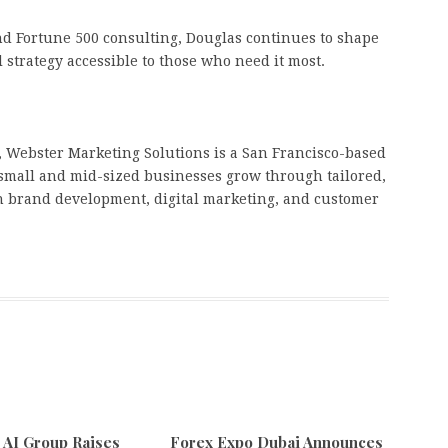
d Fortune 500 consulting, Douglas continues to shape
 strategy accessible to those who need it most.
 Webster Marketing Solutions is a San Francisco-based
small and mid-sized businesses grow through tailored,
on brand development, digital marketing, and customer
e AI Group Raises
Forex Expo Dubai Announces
===============
* _PROBLEM REQUIREMENTS_
Print the data above in full and exactly as it appears, skipping the pictures.

* _OUTPUT_
d Fortune 500 consulting, Douglas continues to shape
 strategy accessible to those who need it most.
 Webster Marketing Solutions is a San Francisco-based
small and mid-sized businesses grow through tailored,
on brand development, digital marketing, and customer
e AI Group Raises
Forex Expo Dubai Announces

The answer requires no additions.